Some plan administrators are putting the burden back onto the attorneys who forget to draft the QDRO at the time of divorce. They will not accept a QDRO that includes a retroactive date of assignment. The plan will accept a QDRO only if it includes a fixed-dollar amount or a percentage of the participant's current account balance. An acceptable QDRO in this case would provide the alternate payee with "50 percent of the participant's total account balance as of the segregation date."

While there is nothing prohibiting a plan administrator from eliminating retroactive dates of assignment altogether, experience has taught that this approach is rather drastic and can end up causing more problems than it's worth. First of all, the attorney becomes irate because he or she is at loss what to do next. They have no idea what the fund(s) earned from the date of divorce to the present. If you decide to adopt this approach, you can ease the burden on the attorney by at least letting him or her know what the annualized rates of growth by fund were for the last several years. This should be relatively easy for the plan to prepare. Once the growth chart is completed, it need be updated only once per year. In this manner, the attorney will have information that can help in the negotiation of an agreed-upon rate of return with opposing counsel.

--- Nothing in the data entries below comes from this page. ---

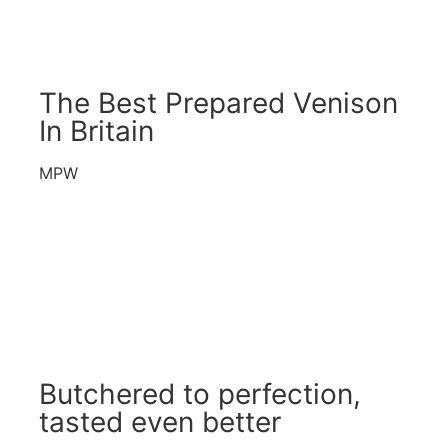
The Best Prepared Venison
In Britain
MPW
Butchered to perfection,
tasted even better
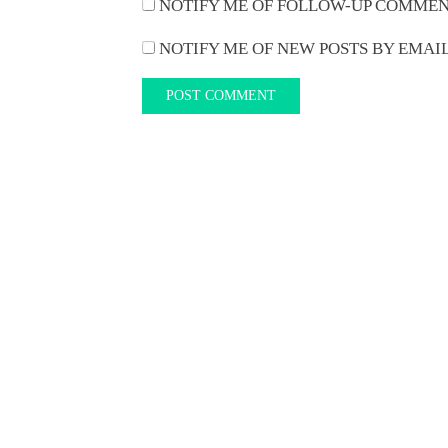
NOTIFY ME OF FOLLOW-UP COMMEN
NOTIFY ME OF NEW POSTS BY EMAIL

Adopt a Restriction Date for Your Plan

Not permitting any retroactive assignment dates in QDROs can place an extra burden on the plan administrator. Plan administrators should adopt a Restriction Date that represents the earliest date that a plan administrator could obtain old account balance information and then track investment gains/losses. The plan administrator would then only honor a QDRO that included an assignment date that was on or after the Restriction Date.

Some plan administrators have adopted rolling restriction dates. In other words, they may have a two-year rolling date, whereby they would only honor a QDRO if it included an assignment date that was not more than two years previous to the date the QDRO was submitted for review.

In summary, the plan administrator should consider modifying the company's approach regarding retroactive dates of assignment if they are too much of a burden to administer. However, the plan administrator should think twice before implementing the more extreme approach of the total elimination of any retroactive dates of assignment.

Provide ERISA Appeal Rights

All plan participants and beneficiaries covered under ERISA-governed plans have federal appeal rights when their benefits are in dispute. Likewise, because alternate payees have the standing of a plan beneficiary, they too should have appeal rights when the terms of the QDRO are in question. This is another reason for preparing Interpretation Letters when the QDRO is approved. These documents not only set forth the rights and entitlements of the alternate payee, but also provide the parties an opportunity to appeal the QDRO interpretation.

Implementing an appeal process into your QDRO administration can actually help limit the company's liability exposure and also introduce finality into a particular QDRO case once the appeal period expires.

Should one of the parties exercise his or her appeal rights by disputing the plan administrator's interpretation of the QDRO, you should promptly address the appeal. If a delay occurs, the administrator runs the risk of distributing the wrong amount to the alternate payee. The plan administrator should immediately place a secondary freeze on the participant's benefits or account balance, as applicable, and then provide the parties with an extension to submit an amended QDRO. The secondary freeze period should be of relatively short duration—two or three months. This forces the parties to submit an amended QDRO while the issues are still fresh in their minds and while each party is still represented by counsel. You should make it clear to the parties that, should they fail to submit an amended QDRO within the allotted time period, the previously approved QDRO will be administered in accordance with the terms of the initial Interpretation Letter.